- **AIM OF THE EXERCISE**: The records appear below. Report how many of their lines contain the word "novca", giving the number alone.
____ INPUT MATERIAL
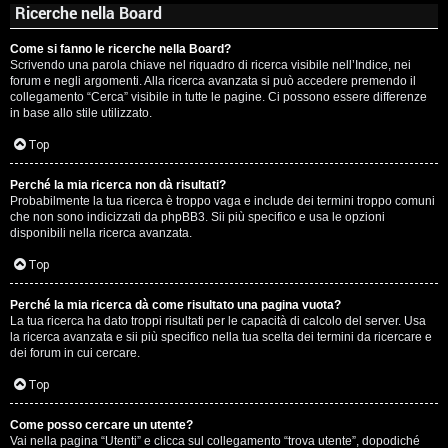
Ricerche nella Board
Come si fanno le ricerche nella Board?
Scrivendo una parola chiave nel riquadro di ricerca visibile nell’Indice, nei
forum e negli argomenti. Alla ricerca avanzata si può accedere premendo il
collegamento “Cerca” visibile in tutte le pagine. Ci possono essere differenze
in base allo stile utilizzato.
Top
Perché la mia ricerca non dà risultati?
Probabilmente la tua ricerca è troppo vaga e include dei termini troppo comuni
che non sono indicizzati da phpBB3. Sii più specifico e usa le opzioni
disponibili nella ricerca avanzata.
Top
Perché la mia ricerca dà come risultato una pagina vuota?
La tua ricerca ha dato troppi risultati per le capacità di calcolo del server. Usa
la ricerca avanzata e sii più specifico nella tua scelta dei termini da ricercare e
dei forum in cui cercare.
Top
Come posso cercare un utente?
Vai nella pagina “Utenti” e clicca sul collegamento “trova utente”, dopodiché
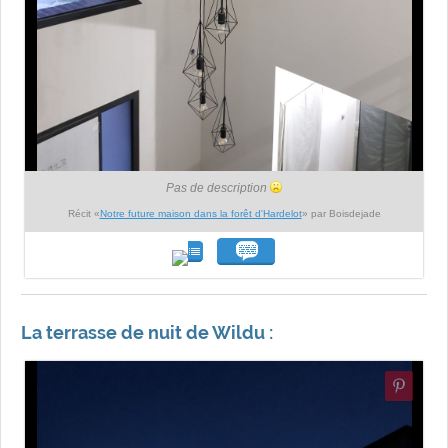
Pas de description
Récit «
Notre future maison dans la forêt d'Hardelot
» par Boisdejade
La terrasse de nuit de Wildu :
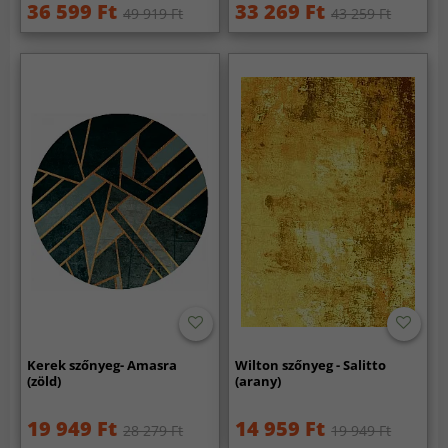
36 599 Ft
33 269 Ft
49 919 Ft
43 259 Ft
Kerek szőnyeg- Amasra
Wilton szőnyeg - Salitto
(zöld)
(arany)
19 949 Ft
14 959 Ft
28 279 Ft
19 949 Ft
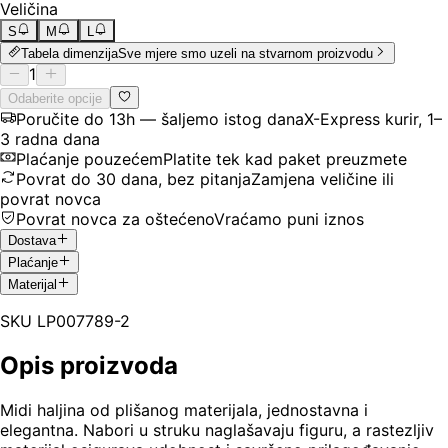
Veličina
S
M
L
Tabela dimenzija
Sve mjere smo uzeli na stvarnom proizvodu
1
Odaberite opcije
Poručite do 13h — šaljemo istog dana
X-Express kurir, 1–
3 radna dana
Plaćanje pouzećem
Platite tek kad paket preuzmete
Povrat do 30 dana, bez pitanja
Zamjena veličine ili
povrat novca
Povrat novca za oštećeno
Vraćamo puni iznos
Dostava
Plaćanje
Materijal
SKU
LP007789-2
Opis proizvoda
Midi haljina od plišanog materijala, jednostavna i
elegantna. Nabori u struku naglašavaju figuru, a rastezljiv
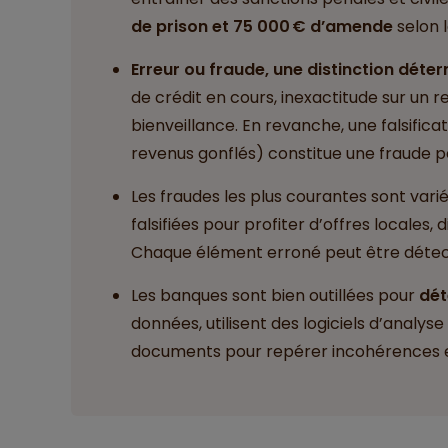
de prison et 75 000 € d’amende
selon l
Erreur ou fraude, une distinction déte
de crédit en cours, inexactitude sur un
bienveillance. En revanche, une falsific
revenus gonflés) constitue une fraude 
Les fraudes les plus courantes sont varié
falsifiées pour profiter d’offres locales,
Chaque élément erroné peut être détec
Les banques sont bien outillées pour
dét
données, utilisent des logiciels d’analys
documents pour repérer incohérences e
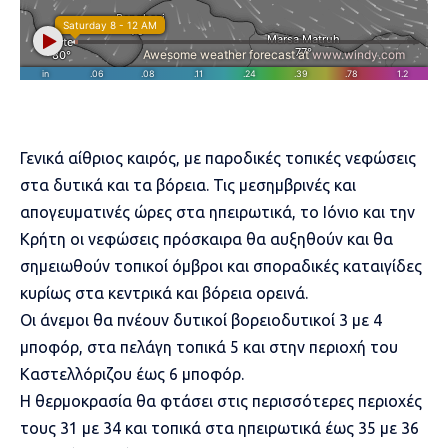
Γενικά αίθριος καιρός, με παροδικές τοπικές νεφώσεις
στα δυτικά και τα βόρεια. Τις μεσημβρινές και
απογευματινές ώρες στα ηπειρωτικά, το Ιόνιο και την
Κρήτη οι νεφώσεις πρόσκαιρα θα αυξηθούν και θα
σημειωθούν τοπικοί όμβροι και σποραδικές καταιγίδες
κυρίως στα κεντρικά και βόρεια ορεινά.
Οι άνεμοι θα πνέουν δυτικοί βορειοδυτικοί 3 με 4
μποφόρ, στα πελάγη τοπικά 5 και στην περιοχή του
Καστελλόριζου έως 6 μποφόρ.
Η θερμοκρασία θα φτάσει στις περισσότερες περιοχές
τους 31 με 34 και τοπικά στα ηπειρωτικά έως 35 με 36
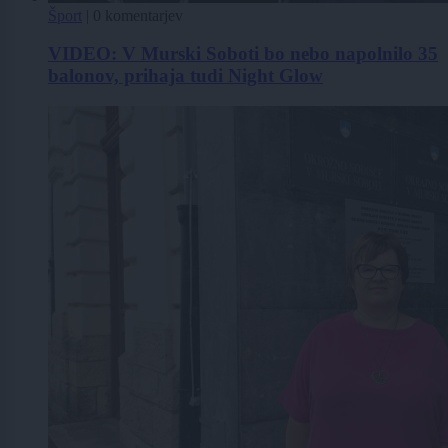
Šport
|
0 komentarjev
VIDEO: V Murski Soboti bo nebo napolnilo 35
balonov, prihaja tudi Night Glow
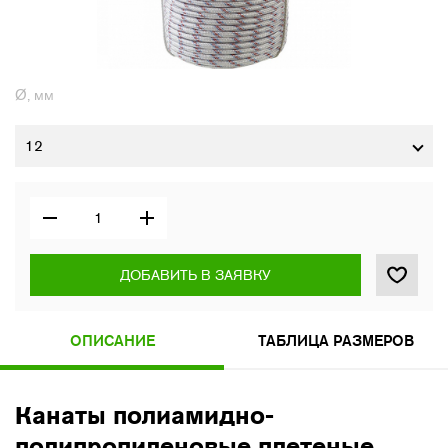
Ø, мм
12
ДОБАВИТЬ В ЗАЯВКУ
ОПИСАНИЕ
ТАБЛИЦА РАЗМЕРОВ
Канаты полиамидно-
полипропиленовые плетеные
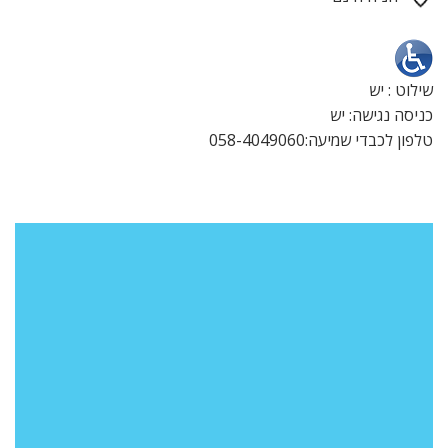
שילוט : יש
כניסה נגישה: יש
טלפון לכבדי שמיעה:058-4049060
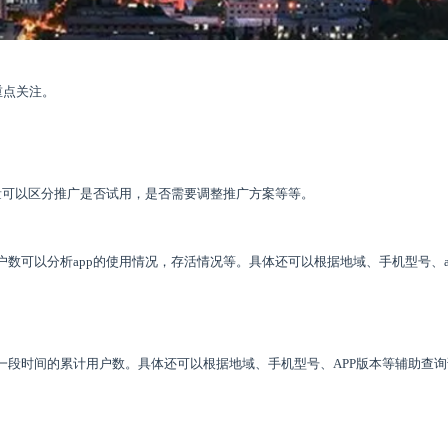
重点关注。
量可以区分推广是否试用，是否需要调整推广方案等等。
数可以分析app的使用情况，存活情况等。具体还可以根据地域、手机型号、a
一段时间的累计用户数。具体还可以根据地域、手机型号、APP版本等辅助查询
________
- **WRITTEN SOLUTION**: 2